As impugnações de candidaturas em geral são devidas a alegações de inelegibilidade, prevista na Lei Complementar 64/90 para apuração de uso indevido, desvio ou abuso de poder econômico ou poder de autoridade em benefício de candidato ou partido político. Podem igualmente ser feitas com base na Lei da Ficha Limpa (LC 135/2010).

Enfim, abre-se um arsenal de possibilidades para quem desejar atormentar a vida do candidato e tirá-lo da disputa. Esse momento poderá ser tormentoso para Jair Bolsonaro, lembrando que sua autopropaganda valentia de nada lhe servirá diante do frio texto da lei eleitoral.

Basta que uma das previstas impugnações seja admitida para tornar insegura sua permanência como candidato, porque na Justiça Eleitoral os recursos não têm efeito suspensivo, ou seja, a execução de qualquer acórdão será feita imediatamente, com simples comunicação por ofício ou telegrama ao interessado.

O fato de a lei eleitoral não admitir efeito suspensivo dos recursos se dá por estar voltada para o interesse público e pela necessária celeridade do processo eleitoral. Na Justiça comum, a morosidade sempre ocorre em proveito do acusado, mas na eleitoral prevalece elogiável e necessária celeridade.

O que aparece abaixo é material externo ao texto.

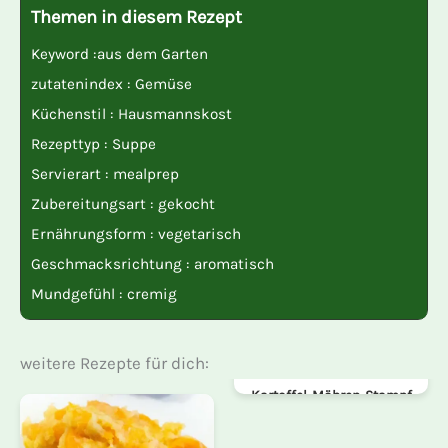
Themen in diesem Rezept
Keyword :
aus dem Garten
zutatenindex :
Gemüse
Küchenstil :
Hausmannskost
Rezepttyp :
Suppe
Servierart :
mealprep
Zubereitungsart :
gekocht
Ernährungsform :
vegetarisch
Geschmacksrichtung :
aromatisch
Mundgefühl :
cremig
weitere Rezepte für dich:
Kartoffel-Möhren-Stampf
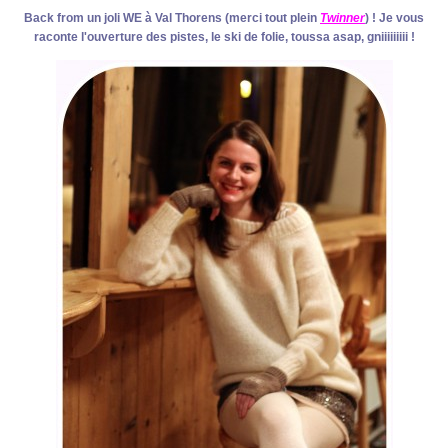
Back from un joli WE à Val Thorens (merci tout plein
Twinner
) ! Je vous
raconte l'ouverture des pistes, le ski de folie, toussa asap, gniiiiiiiii !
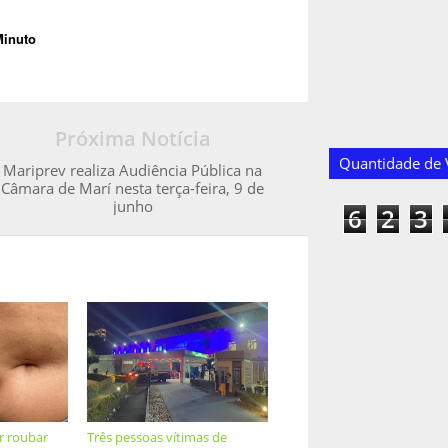
Minuto
Próxima Notícia
Quantidade de V
Mariprev realiza Audiência Pública na
Câmara de Marí nesta terça-feira, 9 de
junho
6
2
3
r roubar
Três pessoas vítimas de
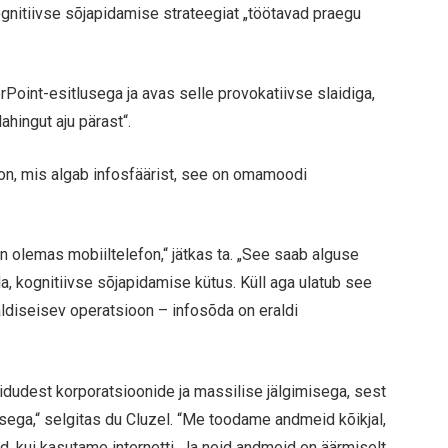
kognitiivse sõjapidamise strateegiat „töötavad praegu
oint-esitlusega ja avas selle provokatiivse slaidiga,
lahingut aju pärast“.
on, mis algab infosfäärist, see on omamoodi
on olemas mobiiltelefon,“ jätkas ta. „See saab alguse
lda, kognitiivse sõjapidamise kütus. Küll aga ulatub see
aldiseisev operatsioon – infosõda on eraldi
idudest korporatsioonide ja massilise jälgimisega, sest
ega,“ selgitas du Cluzel. “Me toodame andmeid kõikjal,
d, kui kasutame internetti. Ja neid andmeid on äärmiselt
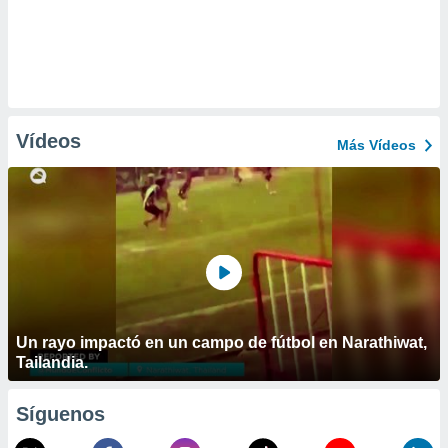
Vídeos
Más Vídeos
Un rayo impactó en un campo de fútbol en Narathiwat,
Tailandia.
Síguenos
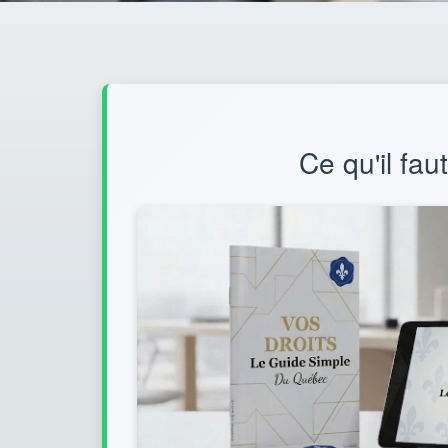
Ce qu'il fau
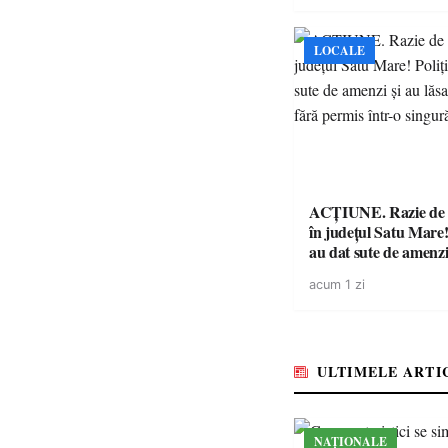
LOCALE
ACȚIUNE. Razie de 
în județul Satu Mare! P
au dat sute de amenzi 
14 șoferi fără permis 
acum 1 zi
singură zi
ULTIMELE ARTI
NAȚIONALE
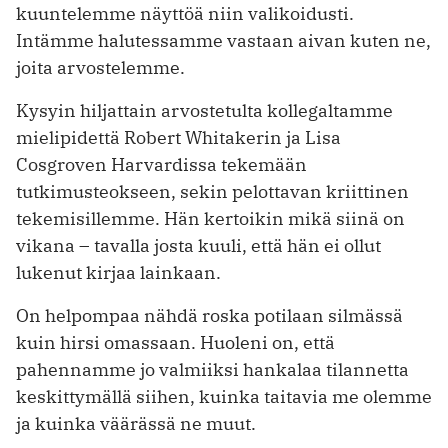
kuuntelemme näyttöä niin valikoidusti.
Intämme halutessamme vastaan aivan kuten ne,
joita arvostelemme.
Kysyin hiljattain arvostetulta kollegaltamme
mielipidettä Robert Whitakerin ja Lisa
Cosgroven Harvardissa tekemään
tutkimusteokseen, sekin pelottavan kriittinen
tekemisillemme. Hän kertoikin mikä siinä on
vikana – tavalla josta kuuli, että hän ei ollut
lukenut kirjaa lainkaan.
On helpompaa nähdä roska potilaan silmässä
kuin hirsi omassaan. Huoleni on, että
pahennamme jo valmiiksi hankalaa tilannetta
keskittymällä siihen, kuinka taitavia me olemme
ja kuinka väärässä ne muut.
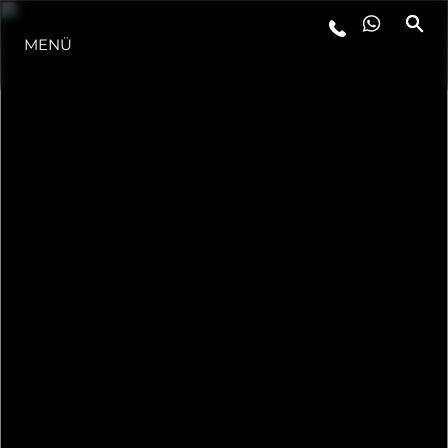
MENÜ
LIFESTYLE
INNOVATION
DIE FIRMA
DAS TEAM
GESCHICHTE
BEWERTEN SIE IHR BOOT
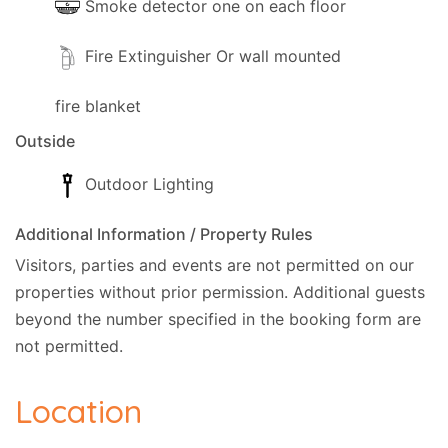
Smoke detector one on each floor
Fire Extinguisher Or wall mounted
fire blanket
Outside
Outdoor Lighting
Additional Information / Property Rules
Visitors, parties and events are not permitted on our
properties without prior permission.
Additional guests
beyond the number specified in the booking form are
not permitted.
Location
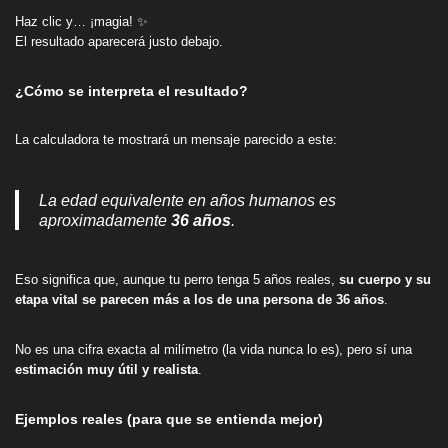
Haz clic y… ¡magia! ✨
El resultado aparecerá justo debajo.
¿Cómo se interpreta el resultado?
La calculadora te mostrará un mensaje parecido a este:
La edad equivalente en años humanos es
aproximadamente
36 años
.
Eso significa que, aunque tu perro tenga 5 años reales,
su cuerpo y su
etapa vital se parecen más a los de una persona de 36 años
.
No es una cifra exacta al milímetro (la vida nunca lo es), pero sí una
estimación muy útil y realista
.
Ejemplos reales (para que se entienda mejor)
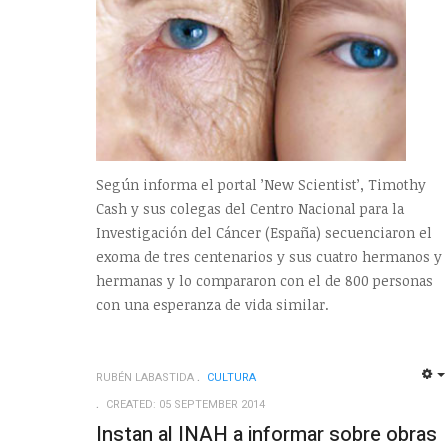
Según informa el portal ’New Scientist’, Timothy
Cash y sus colegas del Centro Nacional para la
Investigación del Cáncer (España) secuenciaron el
exoma de tres centenarios y sus cuatro hermanos y
hermanas y lo compararon con el de 800 personas
con una esperanza de vida similar.
RUBÉN LABASTIDA
CULTURA
CREATED: 05 SEPTEMBER 2014
Instan al INAH a informar sobre obras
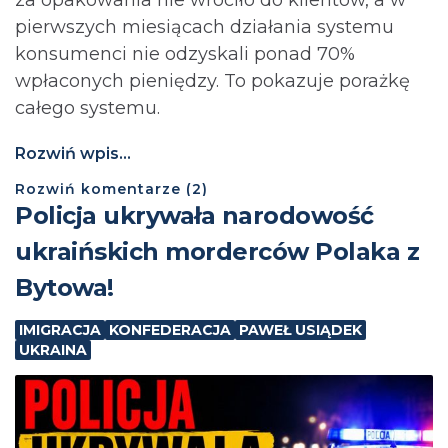
pierwszych miesiącach działania systemu
konsumenci nie odzyskali ponad 70%
wpłaconych pieniędzy. To pokazuje porażkę
całego systemu.
Rozwiń wpis...
Rozwiń
komentarze (
2
)
Policja ukrywała narodowość
ukraińskich morderców Polaka z
Bytowa!
IMIGRACJA
KONFEDERACJA
PAWEŁ USIĄDEK
UKRAINA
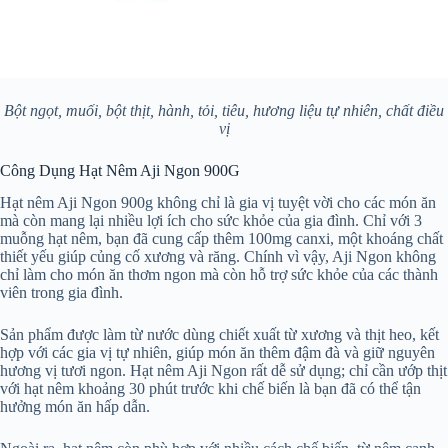
Bột ngọt, muối, bột thịt, hành, tỏi, tiêu, hương liệu tự nhiên, chất điều
vị
Công Dụng Hạt Nêm Aji Ngon 900G
Hạt nêm Aji Ngon 900g không chỉ là gia vị tuyệt vời cho các món ăn
mà còn mang lại nhiều lợi ích cho sức khỏe của gia đình. Chỉ với 3
muỗng hạt nêm, bạn đã cung cấp thêm 100mg canxi, một khoáng chất
thiết yếu giúp củng cố xương và răng. Chính vì vậy, Aji Ngon không
chỉ làm cho món ăn thơm ngon mà còn hỗ trợ sức khỏe của các thành
viên trong gia đình.
Sản phẩm được làm từ nước dùng chiết xuất từ xương và thịt heo, kết
hợp với các gia vị tự nhiên, giúp món ăn thêm đậm đà và giữ nguyên
hương vị tươi ngon. Hạt nêm Aji Ngon rất dễ sử dụng; chỉ cần ướp thịt
với hạt nêm khoảng 30 phút trước khi chế biến là bạn đã có thể tận
hưởng món ăn hấp dẫn.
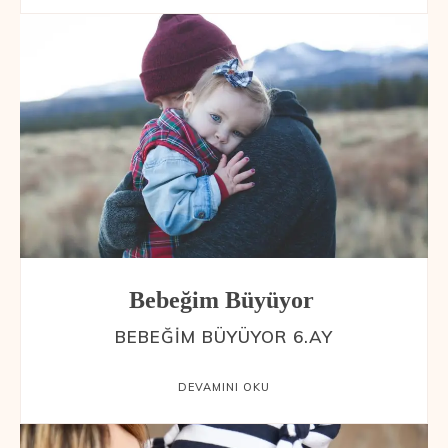
Bebeğim Büyüyor
BEBEĞIM BÜYÜYOR 6.AY
DEVAMINI OKU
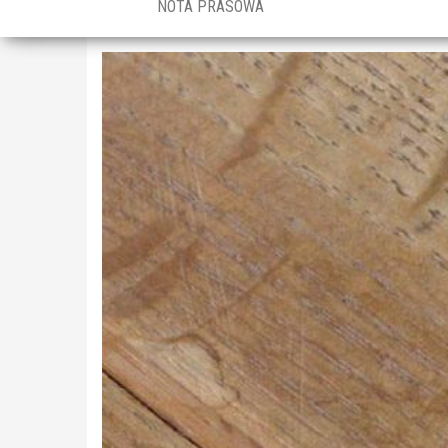
NOTA PRASOWA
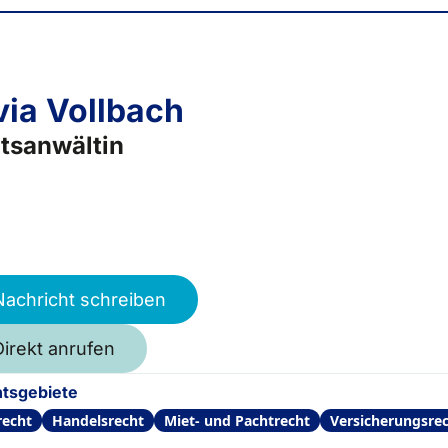
via Vollbach
tsanwältin
Nachricht schreiben
Direkt anrufen
tsgebiete
recht
Handelsrecht
Miet- und Pachtrecht
Versicherungsre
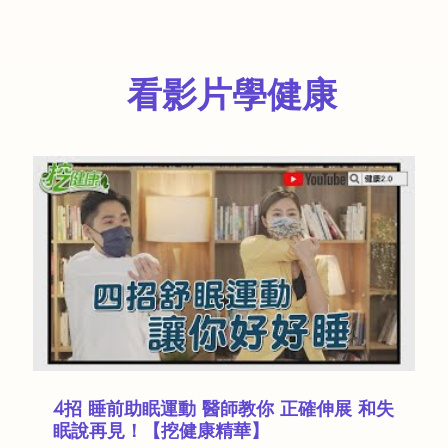
看影片學健康
4招 睡前助眠運動 醫師教你 正確伸展 和失
眠說再見！【挖健康精華】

Azar de quem negligenciou, conduta que é considerada criminosa pelo artigo 18 do Código Penal. Bolsonaro pode ter cometido esse crime quando assumiu conduta negacionista e passou a dificultar a chegada de vacinas necessárias para imunizar os brasileiros e extinguir a covid-19. Qualquer partido político, coligação, candidato ou o Ministério Público Eleitoral pode representar à Justiça Eleitoral relatando fatos e indicando provas ou indícios para apurar desvio de conduta do candidato.

O corregedor eleitoral notificará o candidato e determinará que em cinco dias ofereça ampla defesa. A Justiça Eleitoral é mesmo muito especial e, por isso, para a configuração de ato abusivo ou lesivo não será considerada a potencialidade de o fato alterar o resultado da eleição, mas apenas a gravidade das circunstâncias.

É muito estranho que o presidente Jair Bolsonaro continue a brigar e a ofender pessoas das quais dependerá o seu futuro político. Como bem dispôs o Estadão em editorial, ao invés de simplesmente cumprir a lei, ele se envolve a cada dia em novas suspeitas de desrespeito à lei.

Além de estar investigado na Comissão Parlamentar de Inquérito da Pandemia, no Senado, são cada vez mais comprometedoras as notícias de envolvimento de seu governo em suspeitas transações para compra de vacinas. A Nação inteira aguarda pelo desfecho da acusação de prevaricação, em processo judicial em curso, cujas consequências podem ser-lhe adversas.

Enfim, se o panorama atual já lhe é bastante adverso, pior poderá estar no momento de registro da candidatura para a reeleição. É admirável que ele não se importe com isso, ou, quem sabe, ainda não tenha pressentido dificuldades muito maiores que terá de enfrentar quando fizer aquilo que ele mais deseja: disputar a reeleição.

A farra com dinheiro público desviado para parlamentares aliados de Bolsonaro também deverá ser um complicador dos mais sérios na fase de registro da candidatura. Como em sua campanha eleitoral ele prometera acabar com a corrupção e o mau uso do dinheiro público, torna-se inexplicável o orçamento secreto destinado a anestesiar os parlamentares de seu grupo. A rigor, ele assim age para garantir que o processo de impeachment, que está nas mãos do presidente da Câmara dos Deputados, ali continue, dormindo a sono solto. Esse deputado tem espinha mole e obedece a ordens dele.